Erica Lord

Erica Lord
Born Nenana, Alaska
Nationality American
Known for Performance art, photography
Notable work
  • Un/Defined Self-Portrait Series (2005), C-prints of variable dimension
  • (Untitled) I Tan To Look More Native (2006), Digital Inkjet, variable dimensions
  • Artifact Piece, Revisited, (2009), performance and mixed media installation
Website ericalord.com

Erica Lord is an interdisciplinary artist of Athabascan, Iñupiaq, Finnish, Swedish, English and Japanese heritage.[1] Working in the forms of performance, film, photography and installation, Lord's work addresses culture, identity, gender, home, and diaspora.[2]

Life

Born to a Finnish-American mother and Iñupiaq/Athabascan father, Erica Lord grew up traveling between her father's village in Nenana, Alaska and her mother's home community in Michigan. Nenana, located in Central Alaska, has a large Native population, according to the 2010 census it's populated by 378 people. Her mother lived in a mostly white town in Michigan’s Upper Peninsula. Lord’s father was an activist in the Indian movement.[3] Her personal experience perpetually moving between various geographic places inspires her work's interest in themes of displacement, cultural identity and cultural limbo.[2]

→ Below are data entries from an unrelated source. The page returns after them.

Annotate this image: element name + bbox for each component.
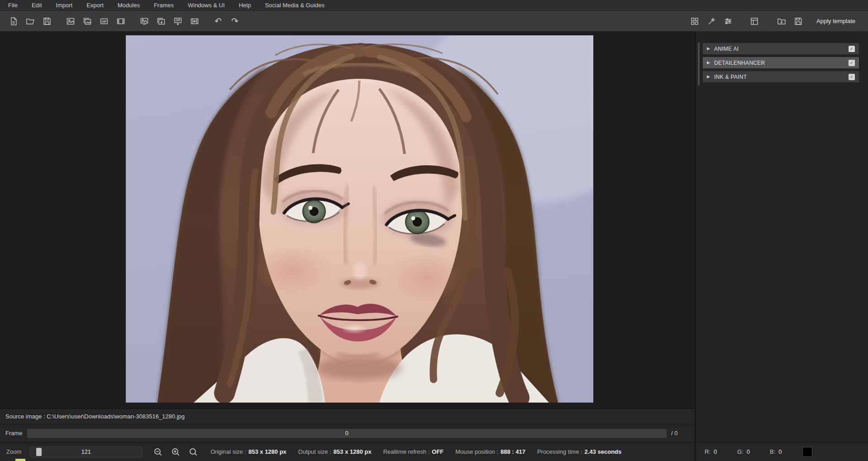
new-file-button[interactable]: [6, 14, 21, 29]
import-gif-button[interactable]: GIF: [97, 14, 111, 29]
frame-bar: Frame 0 / 0: [0, 424, 695, 442]
export-gif-icon: GIF: [173, 17, 182, 26]
settings-list-button[interactable]: [721, 14, 735, 29]
file-tool-group: [6, 14, 54, 29]
zoom-in-icon: [171, 447, 181, 457]
menu-social-media-guides[interactable]: Social Media & Guides: [265, 2, 324, 9]
realtime-refresh: Realtime refresh :OFF: [383, 448, 444, 455]
save-button[interactable]: [40, 14, 54, 29]
source-image-path: Source image : C:\Users\user\Downloads\w…: [5, 413, 185, 420]
open-folder-icon: [26, 17, 35, 26]
canvas-area[interactable]: [0, 31, 695, 408]
zoom-out-icon: [153, 447, 163, 457]
panel-section-detailenhancer[interactable]: ▶ DETAILENHANCER ✓: [703, 57, 859, 68]
rgb-b-label: B:: [770, 448, 775, 455]
zoom-slider-handle[interactable]: [36, 448, 42, 456]
open-file-button[interactable]: [23, 14, 38, 29]
mouse-position: Mouse position :888 : 417: [455, 448, 525, 455]
frame-slider[interactable]: 0: [27, 429, 667, 438]
expander-icon[interactable]: ▶: [707, 61, 710, 65]
import-template-icon: [777, 17, 786, 26]
menu-edit[interactable]: Edit: [32, 2, 42, 9]
frame-total: / 0: [671, 430, 689, 437]
wand-button[interactable]: [704, 14, 719, 29]
zoom-reset-button[interactable]: [188, 447, 199, 457]
export-video-button[interactable]: [187, 14, 202, 29]
rgb-r: R: 0: [705, 448, 737, 455]
mouse-position-label: Mouse position :: [455, 448, 498, 455]
panel-section-anime-ai[interactable]: ▶ ANIME AI ✓: [703, 43, 859, 54]
menu-import[interactable]: Import: [56, 2, 72, 9]
apply-template-button[interactable]: Apply template: [810, 14, 862, 28]
import-template-button[interactable]: [774, 14, 789, 29]
video-icon: [116, 17, 125, 26]
checkbox[interactable]: ✓: [849, 46, 855, 52]
canvas-image[interactable]: [126, 35, 593, 403]
save-template-button[interactable]: [791, 14, 806, 29]
export-image-button[interactable]: [137, 14, 152, 29]
panel-section-ink-paint[interactable]: ▶ INK & PAINT ✓: [703, 71, 859, 82]
frame-value: 0: [345, 430, 348, 437]
undo-button[interactable]: ↶: [211, 14, 225, 29]
app-window: File Edit Import Export Modules Frames W…: [0, 0, 868, 461]
zoom-out-button[interactable]: [153, 447, 163, 457]
zoom-in-button[interactable]: [170, 447, 181, 457]
original-size-value: 853 x 1280 px: [248, 448, 286, 455]
menu-export[interactable]: Export: [86, 2, 104, 9]
template-tool-group-2: [747, 14, 762, 29]
side-panel: ▶ ANIME AI ✓ ▶ DETAILENHANCER ✓ ▶ INK & …: [696, 31, 868, 461]
menu-file[interactable]: File: [8, 2, 18, 9]
image-frames-icon: [83, 17, 92, 26]
history-tool-group: ↶ ↷: [211, 14, 242, 29]
export-frames-icon: [157, 17, 166, 26]
checkbox[interactable]: ✓: [849, 60, 855, 66]
rgb-g-value: 0: [747, 448, 750, 455]
undo-icon: ↶: [215, 17, 222, 25]
modules-button[interactable]: [687, 14, 702, 29]
template-box-icon: [750, 17, 759, 26]
output-size: Output size :853 x 1280 px: [298, 448, 372, 455]
template-tool-group-3: [774, 14, 806, 29]
realtime-refresh-label: Realtime refresh :: [383, 448, 430, 455]
import-image-button[interactable]: [63, 14, 78, 29]
export-video-icon: [190, 17, 199, 26]
import-frames-button[interactable]: [80, 14, 95, 29]
panel-section-label: DETAILENHANCER: [714, 60, 844, 66]
export-frames-button[interactable]: [154, 14, 168, 29]
menu-bar: File Edit Import Export Modules Frames W…: [0, 0, 868, 10]
realtime-refresh-value: OFF: [432, 448, 444, 455]
redo-button[interactable]: ↷: [228, 14, 242, 29]
panel-scrollbar[interactable]: [698, 42, 700, 86]
menu-frames[interactable]: Frames: [154, 2, 174, 9]
panel-section-label: ANIME AI: [714, 46, 844, 52]
rgb-r-value: 0: [714, 448, 717, 455]
menu-windows-ui[interactable]: Windows & UI: [188, 2, 225, 9]
mouse-position-value: 888 : 417: [501, 448, 525, 455]
redo-icon: ↷: [231, 17, 238, 25]
panel-empty-space: [696, 82, 868, 442]
rgb-g: G: 0: [737, 448, 770, 455]
status-bar: Zoom 121: [0, 442, 695, 461]
output-size-value: 853 x 1280 px: [334, 448, 372, 455]
toolbar: GIF: [0, 10, 868, 31]
gif-icon: GIF: [100, 17, 109, 26]
frame-label: Frame: [5, 430, 23, 437]
import-video-button[interactable]: [114, 14, 128, 29]
menu-help[interactable]: Help: [239, 2, 251, 9]
rgb-g-label: G:: [737, 448, 744, 455]
expander-icon[interactable]: ▶: [707, 47, 710, 51]
export-gif-button[interactable]: GIF: [171, 14, 185, 29]
zoom-slider[interactable]: 121: [29, 447, 143, 457]
template-tool-group-1: [687, 14, 735, 29]
zoom-buttons: [153, 447, 199, 457]
rgb-bar: R: 0 G: 0 B: 0: [696, 442, 868, 461]
sliders-icon: [724, 17, 733, 26]
panel-section-label: INK & PAINT: [714, 74, 844, 80]
modules-icon: [690, 17, 699, 26]
menu-modules[interactable]: Modules: [118, 2, 140, 9]
checkbox[interactable]: ✓: [849, 74, 855, 80]
template-box-button[interactable]: [747, 14, 762, 29]
portrait-image: [126, 35, 593, 403]
expander-icon[interactable]: ▶: [707, 75, 710, 79]
svg-text:GIF: GIF: [176, 19, 181, 22]
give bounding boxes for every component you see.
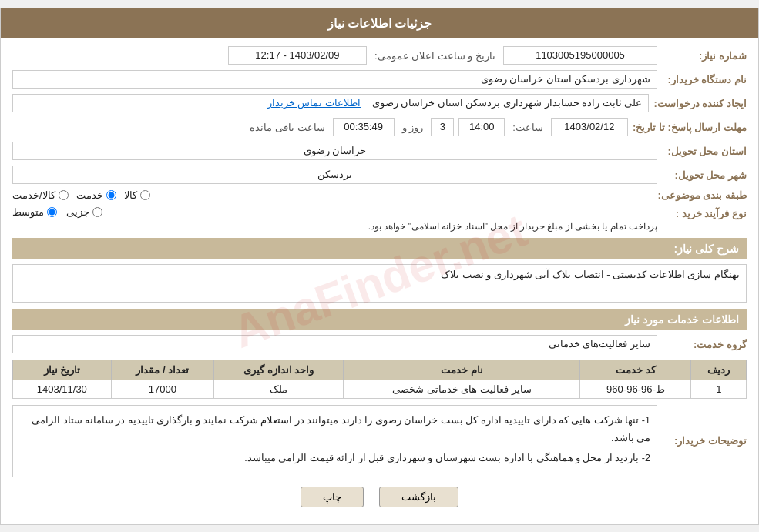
process-label: نوع فرآیند خرید : [662, 206, 747, 219]
col-date: تاریخ نیاز [13, 360, 112, 380]
buyer-note-item: 2- بازدید از محل و هماهنگی با اداره بست … [19, 450, 650, 467]
cell-row-num: 1 [691, 380, 747, 399]
process-note: پرداخت تمام یا بخشی از مبلغ خریدار از مح… [12, 221, 657, 232]
general-desc-value: بهنگام سازی اطلاعات کدبستی - انتصاب بلاک… [12, 264, 747, 303]
public-date-value: 1403/02/09 - 12:17 [228, 46, 367, 65]
table-row: 1 ط-96-96-960 سایر فعالیت های خدماتی شخص… [13, 380, 747, 399]
province-row: استان محل تحویل: خراسان رضوی [12, 142, 747, 160]
buyer-notes-row: توضیحات خریدار: 1- تنها شرکت هایی که دار… [12, 405, 747, 477]
service-group-label: گروه خدمت: [662, 339, 747, 350]
process-content: جزیی متوسط پرداخت تمام یا بخشی از مبلغ خ… [12, 206, 657, 232]
creator-text: علی ثابت زاده حسابدار شهرداری بردسکن است… [372, 97, 643, 109]
services-table: ردیف کد خدمت نام خدمت واحد اندازه گیری ت… [12, 360, 747, 399]
general-desc-row: بهنگام سازی اطلاعات کدبستی - انتصاب بلاک… [12, 264, 747, 303]
category-radio-kala-khedmat[interactable] [59, 190, 69, 200]
deadline-label: مهلت ارسال پاسخ: تا تاریخ: [633, 122, 747, 133]
col-unit: واحد اندازه گیری [214, 360, 344, 380]
buyer-notes-label: توضیحات خریدار: [662, 435, 747, 447]
buyer-org-row: نام دستگاه خریدار: شهرداری بردسکن استان … [12, 70, 747, 89]
page-title: جزئیات اطلاعات نیاز [1, 8, 758, 38]
cell-service-code: ط-96-96-960 [580, 380, 691, 399]
service-group-row: گروه خدمت: سایر فعالیت‌های خدماتی [12, 335, 747, 353]
category-label: طبقه بندی موضوعی: [657, 189, 747, 201]
buyer-note-item: 1- تنها شرکت هایی که دارای تاییدیه اداره… [19, 412, 650, 447]
creator-value: علی ثابت زاده حسابدار شهرداری بردسکن است… [12, 94, 649, 112]
general-desc-title: شرح کلی نیاز: [674, 243, 739, 255]
process-label-joz: جزیی [66, 206, 89, 218]
creator-row: ایجاد کننده درخواست: علی ثابت زاده حسابد… [12, 94, 747, 112]
cell-service-name: سایر فعالیت های خدماتی شخصی [344, 380, 580, 399]
col-row-num: ردیف [691, 360, 747, 380]
process-label-motavasset: متوسط [12, 206, 44, 218]
province-label: استان محل تحویل: [662, 146, 747, 157]
buttons-row: بازگشت چاپ [12, 487, 747, 507]
deadline-time: 14:00 [458, 118, 505, 136]
city-value: بردسکن [12, 166, 657, 184]
col-service-code: کد خدمت [580, 360, 691, 380]
request-number-value: 1103005195000005 [503, 46, 657, 65]
process-option-joz: جزیی [66, 206, 102, 218]
services-header: اطلاعات خدمات مورد نیاز [12, 309, 747, 330]
buyer-notes-content: 1- تنها شرکت هایی که دارای تاییدیه اداره… [12, 405, 657, 477]
services-title: اطلاعات خدمات مورد نیاز [625, 313, 739, 326]
buyer-org-value: شهرداری بردسکن استان خراسان رضوی [12, 70, 657, 89]
process-row: نوع فرآیند خرید : جزیی متوسط پرداخت تمام… [12, 206, 747, 232]
contact-link[interactable]: اطلاعات تماس خریدار [267, 97, 361, 109]
page-wrapper: جزئیات اطلاعات نیاز AnaFinder.net شماره … [0, 8, 759, 525]
category-options: کالا خدمت کالا/خدمت [12, 189, 653, 201]
col-quantity: تعداد / مقدار [111, 360, 213, 380]
category-radio-khedmat[interactable] [106, 190, 116, 200]
general-desc-header: شرح کلی نیاز: [12, 238, 747, 259]
category-option-kala: کالا [124, 189, 150, 201]
cell-unit: ملک [214, 380, 344, 399]
category-option-kala-khedmat: کالا/خدمت [12, 189, 69, 201]
buyer-org-label: نام دستگاه خریدار: [662, 74, 747, 85]
category-label-khedmat: خدمت [76, 189, 103, 201]
cell-date: 1403/11/30 [13, 380, 112, 399]
print-button[interactable]: چاپ [301, 487, 364, 507]
content-area: AnaFinder.net شماره نیاز: 11030051950000… [1, 38, 758, 524]
deadline-days-label: روز و [402, 122, 424, 133]
public-date-label: تاریخ و ساعت اعلان عمومی: [374, 50, 495, 62]
creator-label: ایجاد کننده درخواست: [653, 98, 747, 109]
deadline-days: 3 [431, 118, 454, 136]
category-radio-kala[interactable] [140, 190, 150, 200]
process-radio-motavasset[interactable] [47, 207, 57, 217]
request-number-row: شماره نیاز: 1103005195000005 تاریخ و ساع… [12, 46, 747, 65]
category-label-kala-khedmat: کالا/خدمت [12, 189, 55, 201]
cell-quantity: 17000 [111, 380, 213, 399]
process-options: جزیی متوسط [12, 206, 657, 218]
process-radio-joz[interactable] [92, 207, 102, 217]
deadline-date: 1403/02/12 [551, 118, 628, 136]
col-service-name: نام خدمت [344, 360, 580, 380]
deadline-time-label: ساعت: [512, 122, 543, 133]
deadline-row: مهلت ارسال پاسخ: تا تاریخ: 1403/02/12 سا… [12, 118, 747, 136]
deadline-remain-label: ساعت باقی مانده [250, 122, 324, 133]
city-row: شهر محل تحویل: بردسکن [12, 166, 747, 184]
back-button[interactable]: بازگشت [379, 487, 458, 507]
service-group-value: سایر فعالیت‌های خدماتی [12, 335, 657, 353]
category-row: طبقه بندی موضوعی: کالا خدمت کالا/خدمت [12, 189, 747, 201]
category-label-kala: کالا [124, 189, 137, 201]
category-option-khedmat: خدمت [76, 189, 116, 201]
process-option-motavasset: متوسط [12, 206, 57, 218]
deadline-remain: 00:35:49 [333, 118, 395, 136]
city-label: شهر محل تحویل: [662, 169, 747, 181]
request-number-label: شماره نیاز: [662, 50, 747, 62]
province-value: خراسان رضوی [12, 142, 657, 160]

She received a B.A. in liberal arts and studio arts from Carleton College in 2001 and completed her M.F.A. in sculpture and photography at The School of the Art Institute of Chicago in 2006.[4]

Career

Erica Lord has exhibited her work in solo exhibitions at the DeVos Museum of Art (Marquette, MI) and the Alaska Native Arts Foundation Gallery (Anchorage, AK), as well as in group exhibitions such as the Havana Biennial and the Museum of Contemporary Native American Art.[5]

Notable exhibitions

  • 2010, Dry Ice, Museum of Contemporary Native American Art, Santa Fe, NM[5]

Works

  • Un/Defined Self-Portrait Series (2005), C-prints of variable dimension
  • (Untitled) I Tan To Look More Native (2006), Digital Inkjet, variable dimensions
  • Artifact Piece, Revisited, (2009), performance and mixed media installation: On April 3rd, 2008 Erica Lord arrived at the George Gustav Heye Center, the National Museum of the American Indian, at the Smithsonian Museum in New York, for a performance/installation titled Artifact Piece, Revisited. This piece was a reenactment of American artist James Luna’s Artifact Piece, that he first performed at the San Diego Museum of Man in 1987. When Lord entered the gallery, she lay down in a case, closed her eyes, and allowed museum visitors to examine her over the next few hours. Captions placed throughout the display identified parts of her, such as her painted toenails. There were two glass cases on either side of the box where Lord laid, that contained clothing and her personal possessions. One side contained Alaskan Native dress, and the other contained modern clothing. This first performance of Artifact Piece, Revisited was followed by lectures and a discussion with Lord herself. The artist returned to the museum to perform the piece again twice over the next two days. Using her body as a conversation piece, Lord critiqued the displaying of Native people in museum exhibits and the display of women’s bodies.

References

  1. Museum of Contemporary Native Arts. (2011). New Native art criticism : manifestations. Santa Fe, NM: Museum of Contemporary Native Arts. pp. 132–133. ISBN 9780615489049.
  2. 1 2 "home page". Erica Lord. Erica Lord. Retrieved 8 March 2015.
  3. Smith, Paul Chaat (2009). Everything You Know about Indians Is Wrong. Minneapolis, Minnesota: University of Minnesota Press.
  4. Lord, Erica (2009). Williams, Maria Sháa Tláa, ed. The Alaska Native Reader: History, Culture, Politics. Duke University Press Books. p. 340.
  5. 1 2 "Erica Lord C.V." Erica Lord. Retrieved 8 March 2015.
  6. Fairfield, Douglas (10 July 2009). "ART IN REVIEW". The Santa Fe New Mexican.
  7. "BADLAND: REBECCA BELMORE, LORI BLONDEAU, BONNIE DEVINE, AND ERICA LORD". Gallery Guide West. 2009.
  8. "Native Artists Challenge Landscape Traditions in 'Off the Map'". Seminole Tribune. 8 March 2015.